La patologia avviene tramite penetrazione nell’organismo attraverso le acque contaminate, o le goccioline di saliva o da latte non pastorizzato. Il virus si riproduce a livello orofaringeo.

Vediamo che può esserci una viremia minore e una maggiore. Nella viremia minore solitamente ne deriva una forma abortiva. Nella viremia maggiore vi è un’aggressione sistemica più importante che può portare ad una forma abortiva o in rari casi alla diffusione al Sistema Nervoso Centrale.

Il modo in cui arriva al Sistema Nervoso Centrale non è ancora molto chiaro, non si sa se per via ematica o per via nervosa. Normalmente i fattori associati alla neuro virulenza sono sia fattori virali che di ospite (cioè in base alle condizioni del soggetto).

Appena c’è l’ingresso del virus nel nostro orofaringe c’è la produzione di anticorpi neutralizzanti (IgM e IgG) oppure di IgA che sono gli anticorpi prodotti nel latte o secretori come ad esempio prodotti dalla saliva.

L’incubazione del virus dura 10giorni.

I quadri clinici come abbiamo detto sono la forma abortiva, la poliomielite non paralitica e la poliomielite paralitica.

Dopo i 10 giorni di incubazione c’è la prima fase che è l’esordio della malattia, attraverso l’astenia, la febbre, il vomito, la diarrea e cefalea.

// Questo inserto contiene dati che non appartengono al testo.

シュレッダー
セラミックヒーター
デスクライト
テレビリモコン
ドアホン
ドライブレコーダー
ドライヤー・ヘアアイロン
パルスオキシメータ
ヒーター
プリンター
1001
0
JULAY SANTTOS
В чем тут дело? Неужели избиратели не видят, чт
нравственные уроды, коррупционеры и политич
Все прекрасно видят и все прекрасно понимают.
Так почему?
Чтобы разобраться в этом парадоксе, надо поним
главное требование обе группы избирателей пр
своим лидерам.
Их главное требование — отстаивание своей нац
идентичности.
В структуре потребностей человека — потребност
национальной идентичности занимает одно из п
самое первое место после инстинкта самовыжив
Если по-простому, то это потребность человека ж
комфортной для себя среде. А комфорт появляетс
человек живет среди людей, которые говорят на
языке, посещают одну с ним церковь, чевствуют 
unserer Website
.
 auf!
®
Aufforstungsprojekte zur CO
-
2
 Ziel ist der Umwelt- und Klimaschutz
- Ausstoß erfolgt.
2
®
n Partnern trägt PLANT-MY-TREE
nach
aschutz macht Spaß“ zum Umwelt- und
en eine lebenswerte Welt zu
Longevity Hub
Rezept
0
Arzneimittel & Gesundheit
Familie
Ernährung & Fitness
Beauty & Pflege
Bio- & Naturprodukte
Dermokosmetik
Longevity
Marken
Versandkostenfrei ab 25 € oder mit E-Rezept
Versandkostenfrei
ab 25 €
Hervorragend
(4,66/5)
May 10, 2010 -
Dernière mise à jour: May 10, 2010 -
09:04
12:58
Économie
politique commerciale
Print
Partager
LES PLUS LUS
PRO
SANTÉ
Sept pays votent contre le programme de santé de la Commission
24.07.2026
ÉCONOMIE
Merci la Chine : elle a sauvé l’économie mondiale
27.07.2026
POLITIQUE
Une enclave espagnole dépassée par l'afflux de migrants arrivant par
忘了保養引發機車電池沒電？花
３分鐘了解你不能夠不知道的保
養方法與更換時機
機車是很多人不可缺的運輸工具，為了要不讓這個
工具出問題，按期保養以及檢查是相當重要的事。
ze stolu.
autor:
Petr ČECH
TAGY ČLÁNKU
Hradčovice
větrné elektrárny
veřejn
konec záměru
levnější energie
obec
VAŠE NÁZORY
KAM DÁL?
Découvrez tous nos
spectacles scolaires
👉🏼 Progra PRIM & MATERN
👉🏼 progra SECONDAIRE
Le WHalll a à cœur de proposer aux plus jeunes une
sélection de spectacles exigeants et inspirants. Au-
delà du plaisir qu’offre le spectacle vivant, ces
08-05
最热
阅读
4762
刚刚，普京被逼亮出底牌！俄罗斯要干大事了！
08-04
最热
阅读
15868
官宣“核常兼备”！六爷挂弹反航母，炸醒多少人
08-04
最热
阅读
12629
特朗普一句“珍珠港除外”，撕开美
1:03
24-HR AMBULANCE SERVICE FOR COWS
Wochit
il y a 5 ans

Le possibili evoluzioni sono che in 2-3 giorni vi è la guarigione, dunque forma abortiva, oppure vi sarà la meningite asettica, che guarisce in 1-6 giorni, oppure nel peggiore dei casi vi è l’evoluzione in forma paralitica.

Con la forma paralitica vediamo che consiste in una paralisi flaccida e asimmetrica. C’è una riduzione o assenza dei riflessi, il tono muscolare risulta diminuito o abolito,ci sono delle contrazioni non funzionali delle fasce muscolari e non ci sono delle alterazioni sensitive (dunque è solo a livello motorio).

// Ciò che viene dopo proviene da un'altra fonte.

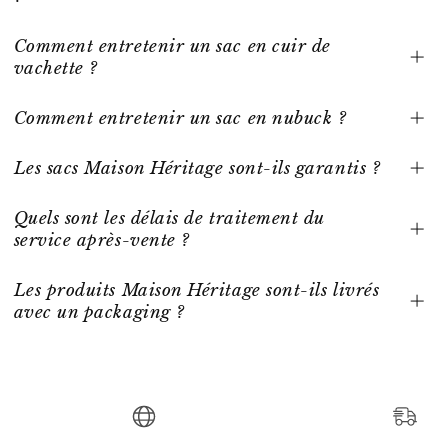
Comment entretenir un sac en cuir de
vachette ?
Comment entretenir un sac en nubuck ?
Les sacs Maison Héritage sont-ils garantis ?
Quels sont les délais de traitement du
service après-vente ?
Les produits Maison Héritage sont-ils livrés
avec un packaging ?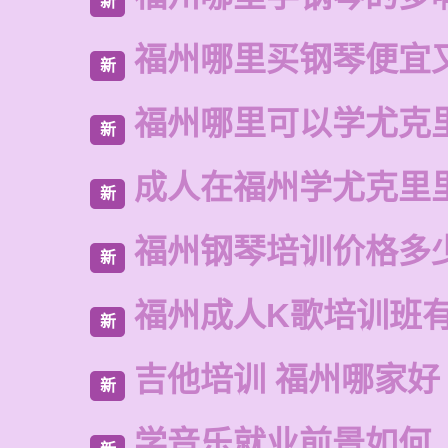
新
福州哪里买钢琴便宜
新
福州哪里可以学尤克
新
成人在福州学尤克里
新
福州钢琴培训价格多
新
福州成人K歌培训班
新
吉他培训 福州哪家好
新
学音乐就业前景如何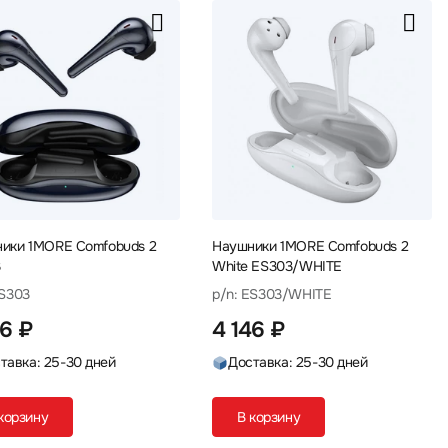
ики 1MORE Comfobuds 2
Наушники 1MORE Comfobuds 2
3
White ES303/WHITE
ES303
p/n: ES303/WHITE
46 ₽
4 146 ₽
тавка: 25-30 дней
Доставка: 25-30 дней
корзину
В корзину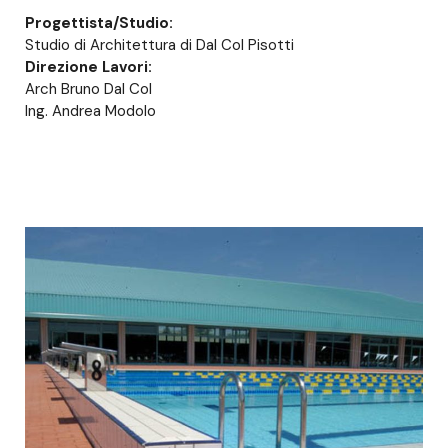
Progettista/Studio:
Studio di Architettura di Dal Col Pisotti
Direzione Lavori:
Arch Bruno Dal Col
Ing. Andrea Modolo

La malattia paralitica ha varie forme:

  • forme spinali
  • forme bulbo-pontine caratterizzate dalla paralisi dei nervi cranici (disturbi respiratori, disturbi deglutizione)
  • forme mesencefaliche
  • forme encefaliche

La diagnosi può essere clinica o eziologica.

La diagnosi clinica avviene tendenzialmente con i sintomi, dalla fase meningite e dalla fase paralisi.